The VR models were derived from the same models created from the CT/MRI data used to form the 3D printed models. These models were viewed using the VR/AR interface of Z-Space software (zCORE, version 5.0, San Jose CA) The zSpace® system consists of a central processing unit (CPU), a 23.6 in, 1080-p high definition liquid crystal 3D stereoscopic display screen, a 3 button stylus with integrated haptic technology, and a set of polarized eye glasses with reflective sensors for tracking cameras (Fig. 4a-b). The stylus could manipulate a virtual slicing tool which projected through the VR model to obtain multiple planes. As the zSpace system does not use a head-mounted immersive display but a projected image viewed through glasses, there is some overlap with classical AR platforms in which there is a superimposed digital image on the real world. We retained the categorization of VR given the primary focus of the virtual image over the real background.

Fig. 4
figure 4

a VR Console (photo credit zSpace®). b VR Wand (photo credit zSpace®)

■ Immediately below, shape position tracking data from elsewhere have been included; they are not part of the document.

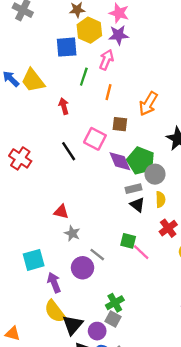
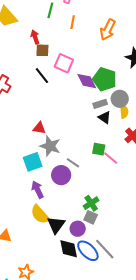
brown square: (120, 124) -> (42, 50), moved
gray circle: (155, 174) -> (120, 99), moved
gray star: (72, 233) -> (50, 146), size x1.5
cyan square: (34, 260) -> (33, 162), moved

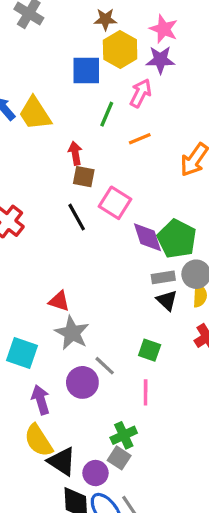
orange line: (73, 22) -> (140, 139), turned 48
pink line: (111, 158) -> (146, 392), moved, turned 42
cyan square: (33, 162) -> (22, 353), moved, turned 30
black triangle: (56, 225) -> (62, 461), turned -42

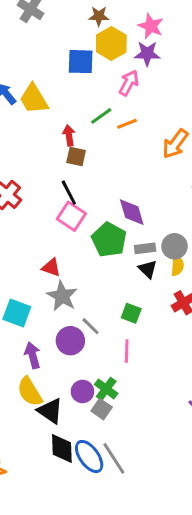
green line: (107, 114) -> (101, 116), moved, turned 30
pink square: (115, 203) -> (71, 216), moved
green pentagon: (177, 239) -> (109, 240), moved
green cross: (124, 435) -> (106, 389), turned -30
purple circle: (95, 473) -> (82, 391), moved

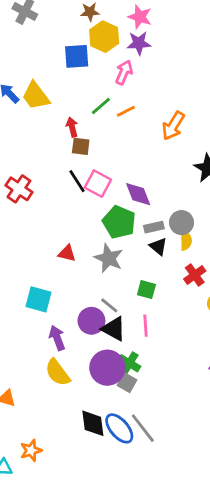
pink square: (71, 216) -> (98, 184), moved
gray star: (62, 296) -> (109, 258), moved
purple circle: (82, 391) -> (107, 368), size x1.6
black triangle: (50, 411) -> (114, 329), moved

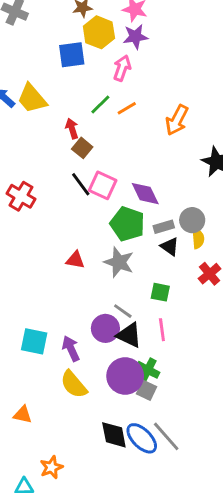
brown square: (81, 146) -> (82, 148), turned 36
cyan square: (39, 299) -> (34, 341), moved

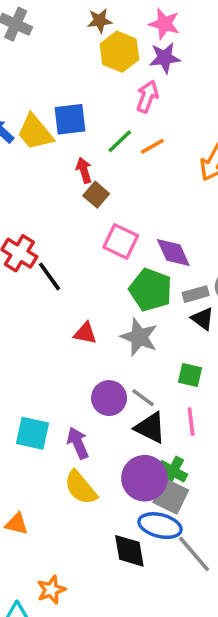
blue square: (72, 55) -> (70, 119), moved
black line: (81, 184) -> (49, 276), moved
purple circle: (105, 328) -> (109, 398), moved
gray square: (147, 390) -> (171, 496), size x1.4
blue ellipse: (142, 438) -> (160, 526), moved, turned -32

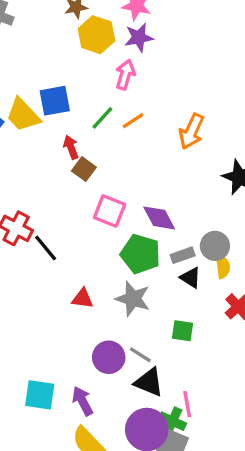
pink line: (191, 422) -> (187, 404), moved

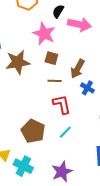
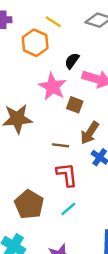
brown square: (51, 58) -> (75, 105), moved

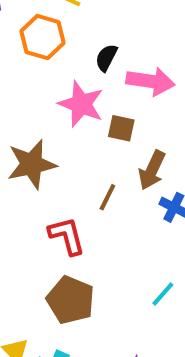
brown line: (60, 145) -> (107, 197), turned -63
red L-shape: (67, 175) -> (67, 236), moved
cyan line: (68, 209) -> (163, 294), moved

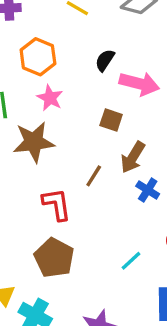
orange hexagon: (42, 37) -> (38, 57), moved
pink star: (81, 104) -> (50, 98), moved, size x0.7

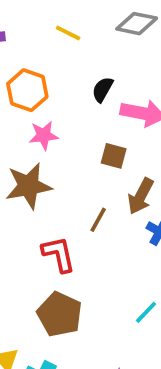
pink star: (50, 98) -> (44, 135), turned -30

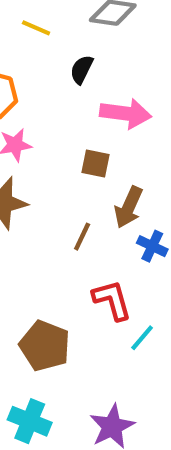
black semicircle: (103, 89) -> (82, 69), moved
red L-shape: (59, 254) -> (112, 300), moved

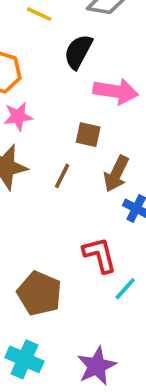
black semicircle: (82, 69) -> (78, 52), size x1.4
brown line: (82, 237) -> (62, 176), moved

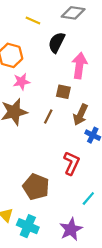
pink arrow: (116, 91) -> (79, 66), turned -90
red L-shape: (100, 255) -> (71, 163), turned 40
cyan line: (125, 289) -> (88, 199), moved

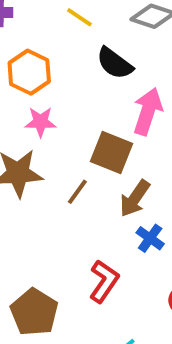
black semicircle: (57, 42) -> (115, 63), turned -90
brown square: (63, 92) -> (111, 153), size x1.5

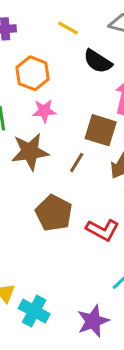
red L-shape: (104, 281) -> (103, 230), turned 88
brown pentagon: (34, 312) -> (54, 213), moved

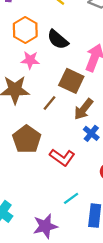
black semicircle: (98, 61) -> (58, 40), moved

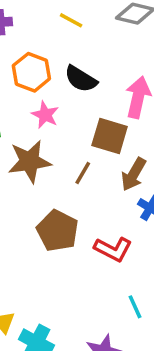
pink star: (30, 60) -> (45, 115), turned 30
cyan line: (71, 198) -> (135, 307), turned -70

To achieve randomization, participants signed up for time slots unrestricted and ungrouped by any participant characteristics. Each consecutive participant was then assigned to be taught using either the VR models or the 3D models in an alternating pattern. Following consent, trainees and practitioners underwent individual 15-minute teaching sessions with us where we demonstrated features of a developmentally typical heart as well as a congenitally diseased heart (tetralogy of Fallot) using both VR and 3DP. The participants were trained in the same way regardless of whether they were being shown a developmentally typical or pathological heart. The 3DP demonstration included identification of key structures along the pre-set slicing planes. The VR demonstration included a brief demonstration on how to manipulate the VR model as well as how to use the slicing tool to obtain multiple cuts through each model. Participants then briefly explored each modality individually before filling out a short survey (Additional file 1) in which they identified which model (3DP or VR) they felt was more effective in enhancing their understanding of cardiac anatomy and associated defects. The survey included a binary summative assessment and a series of Likert scale questions addressing usefulness of each model type and degree of comfort with each modality. We deliberately chose to keep the questions concise and straightforward as the scope of this study was limited to initial impressions of understanding based on each modality.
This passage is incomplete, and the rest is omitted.